All tests will be run in the kf-conformance namespace inside the separate container. That will help to avoid environment variance and improve fault tolerance. Driver is required to trigger the deployment and download the results.
-
We are going to use the unified Makefile for all Kubeflow conformance tests. Distributions (driver on the diagram) need to run the following Makefile commands:
# Run the conformance program. run: setup run-katib run-training-operator # Sets up the Kubernetes resources (Kubeflow Profile, RBAC) that needs to run the test. # Create temporary folder for the conformance report. setup: kubectl apply -f ./setup.yaml mkdir -p /tmp/kf-conformance # Create deployment and run the e2e tests for Katib and Training Operator. run-katib: kubectl apply -f ./katib-conformance.yaml run-training-operator: kubectl apply -f ./training-operator-conformance.yaml # Download the test deployment results to create PR for the Kubeflow Conformance Committee. report: ./report-conformance.sh # Cleans up created resources and directories. cleanup: kubectl delete -f ./setup.yaml kubectl delete -f ./katib-conformance.yaml kubectl delete -f ./training-operator-conformance.yaml rm -rf /tmp/kf-conformance
-
Katib and Training Operator conformance deployment will have the appropriate RBAC to Create/Read/Delete Katib Experiment and Training Operator Jobs in the kf-conformance namespace.
-
Distribution should have access to the internet to download the training datasets (e.g. MNIST) while running the tests.
-
When the job is finished, the script generates output.

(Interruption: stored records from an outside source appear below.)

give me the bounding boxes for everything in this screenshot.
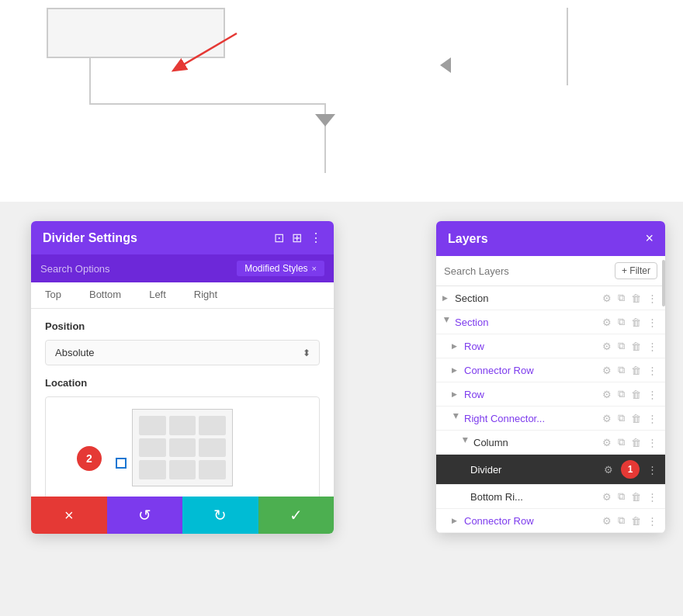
layer-name: Section bbox=[455, 317, 601, 328]
layer-row-row2[interactable]: ▶ Row ⚙ ⧉ 🗑 ⋮ bbox=[436, 382, 665, 407]
gear-icon[interactable]: ⚙ bbox=[601, 341, 613, 352]
header-icons-group: ⊡ ⊞ ⋮ bbox=[274, 230, 322, 245]
trash-icon[interactable]: 🗑 bbox=[629, 389, 643, 400]
layer-row-column[interactable]: ▶ Column ⚙ ⧉ 🗑 ⋮ bbox=[436, 431, 665, 455]
layer-name: Connector Row bbox=[464, 515, 601, 527]
layers-panel: Layers × + Filter ▶ Section ⚙ ⧉ 🗑 ⋮ ▶ Se… bbox=[436, 221, 665, 533]
location-cursor[interactable] bbox=[116, 458, 127, 469]
close-button[interactable]: × bbox=[31, 497, 107, 534]
layer-name: Row bbox=[464, 389, 601, 400]
layout-icon[interactable]: ⊞ bbox=[292, 230, 302, 245]
confirm-button[interactable]: ✓ bbox=[258, 497, 335, 534]
undo-button[interactable]: ↺ bbox=[107, 497, 183, 534]
layer-row-connector-row2[interactable]: ▶ Connector Row ⚙ ⧉ 🗑 ⋮ bbox=[436, 509, 665, 533]
grid-cell-8 bbox=[169, 460, 196, 479]
tab-right[interactable]: Right bbox=[180, 282, 231, 308]
chevron-open-icon: ▶ bbox=[443, 317, 451, 327]
expand-icon[interactable]: ⊡ bbox=[274, 230, 284, 245]
scrollbar[interactable] bbox=[662, 260, 665, 306]
copy-icon[interactable]: ⧉ bbox=[616, 316, 626, 328]
layers-search-input[interactable] bbox=[444, 265, 608, 277]
trash-icon[interactable]: 🗑 bbox=[629, 317, 643, 328]
gear-icon[interactable]: ⚙ bbox=[601, 292, 613, 304]
layer-row-divider[interactable]: Divider ⚙ 1 ⋮ bbox=[436, 455, 665, 485]
trash-icon[interactable]: 🗑 bbox=[629, 491, 643, 503]
gear-icon[interactable]: ⚙ bbox=[601, 515, 613, 527]
tab-top[interactable]: Top bbox=[31, 282, 75, 308]
position-label: Position bbox=[45, 320, 320, 332]
layer-row-connector-row1[interactable]: ▶ Connector Row ⚙ ⧉ 🗑 ⋮ bbox=[436, 358, 665, 382]
modified-styles-badge[interactable]: Modified Styles × bbox=[237, 261, 324, 276]
more-icon[interactable]: ⋮ bbox=[646, 515, 659, 527]
grid-cell-6 bbox=[199, 438, 226, 458]
modified-styles-close[interactable]: × bbox=[312, 264, 317, 273]
grid-cell-3 bbox=[199, 416, 226, 435]
gear-icon[interactable]: ⚙ bbox=[601, 389, 613, 400]
copy-icon[interactable]: ⧉ bbox=[616, 364, 626, 376]
grid-cell-5 bbox=[169, 438, 196, 458]
copy-icon[interactable]: ⧉ bbox=[616, 514, 626, 527]
layers-close-button[interactable]: × bbox=[645, 230, 654, 247]
more-icon[interactable]: ⋮ bbox=[646, 317, 659, 328]
more-icon[interactable]: ⋮ bbox=[646, 464, 659, 476]
gear-icon[interactable]: ⚙ bbox=[601, 413, 613, 424]
gear-icon[interactable]: ⚙ bbox=[602, 464, 615, 476]
gear-icon[interactable]: ⚙ bbox=[601, 317, 613, 328]
action-bar: × ↺ ↻ ✓ bbox=[31, 497, 334, 534]
copy-icon[interactable]: ⧉ bbox=[616, 436, 626, 448]
trash-icon[interactable]: 🗑 bbox=[629, 437, 643, 448]
trash-icon[interactable]: 🗑 bbox=[629, 365, 643, 376]
copy-icon[interactable]: ⧉ bbox=[616, 292, 626, 304]
tab-left[interactable]: Left bbox=[135, 282, 180, 308]
layer-icons: ⚙ ⧉ 🗑 ⋮ bbox=[601, 412, 659, 424]
trash-icon[interactable]: 🗑 bbox=[629, 413, 643, 424]
copy-icon[interactable]: ⧉ bbox=[616, 388, 626, 400]
modified-styles-label: Modified Styles bbox=[244, 263, 307, 274]
location-label: Location bbox=[45, 377, 320, 389]
diagram-line-v1 bbox=[89, 58, 91, 105]
copy-icon[interactable]: ⧉ bbox=[616, 490, 626, 503]
copy-icon[interactable]: ⧉ bbox=[616, 340, 626, 352]
trash-icon[interactable]: 🗑 bbox=[629, 292, 643, 304]
layer-icons: ⚙ ⧉ 🗑 ⋮ bbox=[601, 340, 659, 352]
more-icon[interactable]: ⋮ bbox=[646, 389, 659, 400]
gear-icon[interactable]: ⚙ bbox=[601, 491, 613, 503]
layer-icons: ⚙ ⧉ 🗑 ⋮ bbox=[601, 364, 659, 376]
more-icon[interactable]: ⋮ bbox=[310, 230, 322, 245]
chevron-icon: ▶ bbox=[452, 517, 461, 524]
layer-row-row1[interactable]: ▶ Row ⚙ ⧉ 🗑 ⋮ bbox=[436, 334, 665, 358]
layer-row-bottom-ri[interactable]: Bottom Ri... ⚙ ⧉ 🗑 ⋮ bbox=[436, 485, 665, 509]
filter-button[interactable]: + Filter bbox=[615, 262, 657, 279]
layers-search-row: + Filter bbox=[436, 256, 665, 286]
gear-icon[interactable]: ⚙ bbox=[601, 437, 613, 448]
chevron-icon: ▶ bbox=[442, 294, 452, 302]
layer-row-section2[interactable]: ▶ Section ⚙ ⧉ 🗑 ⋮ bbox=[436, 310, 665, 334]
copy-icon[interactable]: ⧉ bbox=[616, 412, 626, 424]
more-icon[interactable]: ⋮ bbox=[646, 341, 659, 352]
right-vertical-line bbox=[567, 8, 568, 85]
more-icon[interactable]: ⋮ bbox=[646, 413, 659, 424]
more-icon[interactable]: ⋮ bbox=[646, 292, 659, 304]
layer-row-right-connector[interactable]: ▶ Right Connector... ⚙ ⧉ 🗑 ⋮ bbox=[436, 407, 665, 431]
layer-row-section1[interactable]: ▶ Section ⚙ ⧉ 🗑 ⋮ bbox=[436, 286, 665, 310]
more-icon[interactable]: ⋮ bbox=[646, 365, 659, 376]
more-icon[interactable]: ⋮ bbox=[646, 437, 659, 448]
layer-name: Column bbox=[473, 437, 601, 448]
layer-name: Bottom Ri... bbox=[470, 491, 601, 503]
layer-name: Connector Row bbox=[464, 365, 601, 376]
position-select[interactable]: Absolute Relative Fixed Static bbox=[45, 340, 320, 365]
svg-line-1 bbox=[175, 33, 237, 70]
search-bar: Search Options Modified Styles × bbox=[31, 254, 334, 282]
layers-header: Layers × bbox=[436, 221, 665, 256]
chevron-icon: ▶ bbox=[452, 390, 461, 398]
gear-icon[interactable]: ⚙ bbox=[601, 365, 613, 376]
more-icon[interactable]: ⋮ bbox=[646, 491, 659, 503]
trash-icon[interactable]: 🗑 bbox=[629, 515, 643, 527]
layer-icons: ⚙ ⧉ 🗑 ⋮ bbox=[601, 292, 659, 304]
redo-button[interactable]: ↻ bbox=[182, 497, 258, 534]
tab-bottom[interactable]: Bottom bbox=[75, 282, 135, 308]
down-triangle-icon bbox=[315, 114, 335, 126]
right-triangle-icon bbox=[440, 57, 451, 73]
trash-icon[interactable]: 🗑 bbox=[629, 341, 643, 352]
grid-cell-7 bbox=[139, 460, 166, 479]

For Katib Experiment the output should be as follows:
Test 1 - passed. Experiment name: random-search Experiment status: Experiment has succeeded because max trial count has reached
For Training Operator the output should be as follows:
Test 1 - passed. TFJob name: tfjob-mnist TFJob status: TFJob tfjob-mnist is successfully completed.
-
The above report can be downloaded from the test deployment by running
make report
. -
When all reports have been collected, the distributions are going to create PR to publish the reports and to update the appropriate Kubeflow Documentation on conformant Kubeflow distributions. The Kubeflow Conformance Committee will verify it and make the distribution Certified Kubeflow.